The NOAA Marine Debris Program supports research projects that help to address some of these unanswered questions—questions like: What are the biggest debris sources and what types are most abundant? How is marine debris really affecting natural resources and our economy? Are the chemicals in plastics leaching out into the marine environment? By answering some of these unknowns, research can help us to mitigate impacts, improve current fishing gear setups, and raise awareness of the issue by improving our understanding of marine debris’ harmful impacts.
Here is a small sampling of the research supported by the NOAA Marine Debris Program. Click each project to learn more:
Analysis of Microplastics in Chesapeake Bay and Coastal Mid-Atlantic Water Samples: For this project, the University of Maryland’s Wye Research and Education Center Aquatic Toxicology Group looked at water samples from different areas of the Chesapeake Bay to assess the presence of microplastics and to find any trends between location and microplastic concentration.

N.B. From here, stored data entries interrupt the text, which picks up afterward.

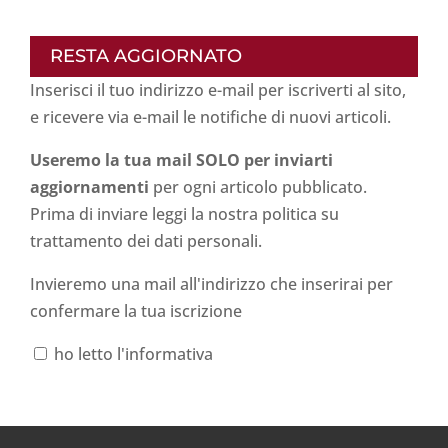
RESTA AGGIORNATO
Inserisci il tuo indirizzo e-mail per iscriverti al sito,
e ricevere via e-mail le notifiche di nuovi articoli.
Useremo la tua mail SOLO per inviarti
aggiornamenti
per ogni articolo pubblicato.
Prima di inviare leggi la nostra politica su
trattamento dei dati personali
.
Invieremo una mail all'indirizzo che inserirai per
confermare la tua iscrizione
ho letto l'informativa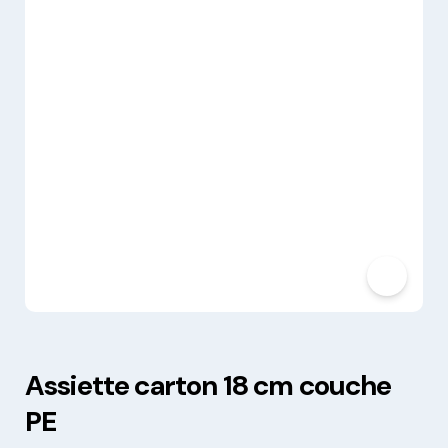
Assiette carton 18 cm couche
PE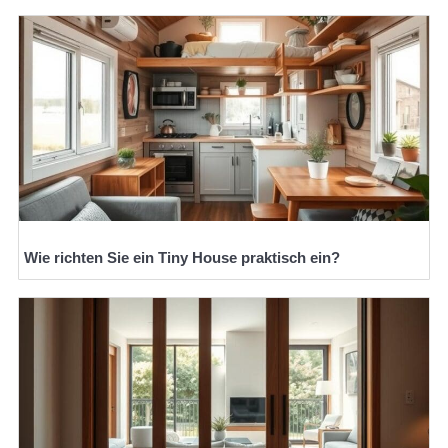
Wie richten Sie ein Tiny House praktisch ein?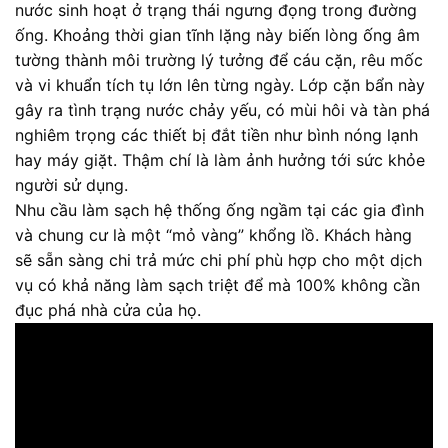
nước sinh hoạt ở trạng thái ngưng đọng trong đường
ống. Khoảng thời gian tĩnh lặng này biến lòng ống âm
tường thành môi trường lý tưởng để cáu cặn, rêu mốc
và vi khuẩn tích tụ lớn lên từng ngày. Lớp cặn bẩn này
gây ra tình trạng nước chảy yếu, có mùi hôi và tàn phá
nghiêm trọng các thiết bị đắt tiền như bình nóng lạnh
hay máy giặt. Thậm chí là làm ảnh hưởng tới sức khỏe
người sử dụng.
Nhu cầu làm sạch hệ thống ống ngầm tại các gia đình
và chung cư là một “mỏ vàng” khổng lồ. Khách hàng
sẽ sẵn sàng chi trả mức chi phí phù hợp cho một dịch
vụ có khả năng làm sạch triệt để mà 100% không cần
đục phá nhà cửa của họ.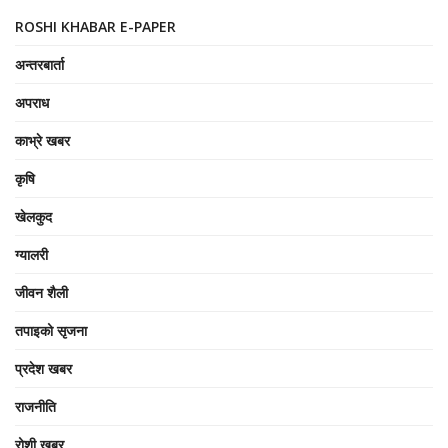
ROSHI KHABAR E-PAPER
अन्तरबार्ता
अपराध
काभ्रे खबर
कृषि
खेलकुद
ग्यालरी
जीवन शैली
तपाइको सृजना
प्रदेश खबर
राजनीति
रोशी खबर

Influence of Environmental Conditions on Contaminants Leaching From, and Sorbing To, Marine Microplastic Debris: The Virginia Institute of Marine Science is researching how various factors, like characteristics of the environment, may affect the contaminants leaching from (or attaching to) microplastic debris.
Examining Microplastic Occurrence in the Gut Contents of Sargassum-Associated Juvenile Fishes: The University of Southern Mississippi is investigating if fish that use floating algae as habitat (where marine debris can often be found) are eating microplastics with their natural diet and if so, how much.
Quantification of Marine Microplastics in the Surface Waters of the Gulf of Alaska: The University of Washington Tacoma and UW’s Joint Institute for the Study of the Atmosphere and Ocean used water samples from the Gulf of Alaska to determine the general distribution and quantity of microplastics, as well as to determine if the 2011 Japan tsunami had an effect on microplastic accumulation in that area.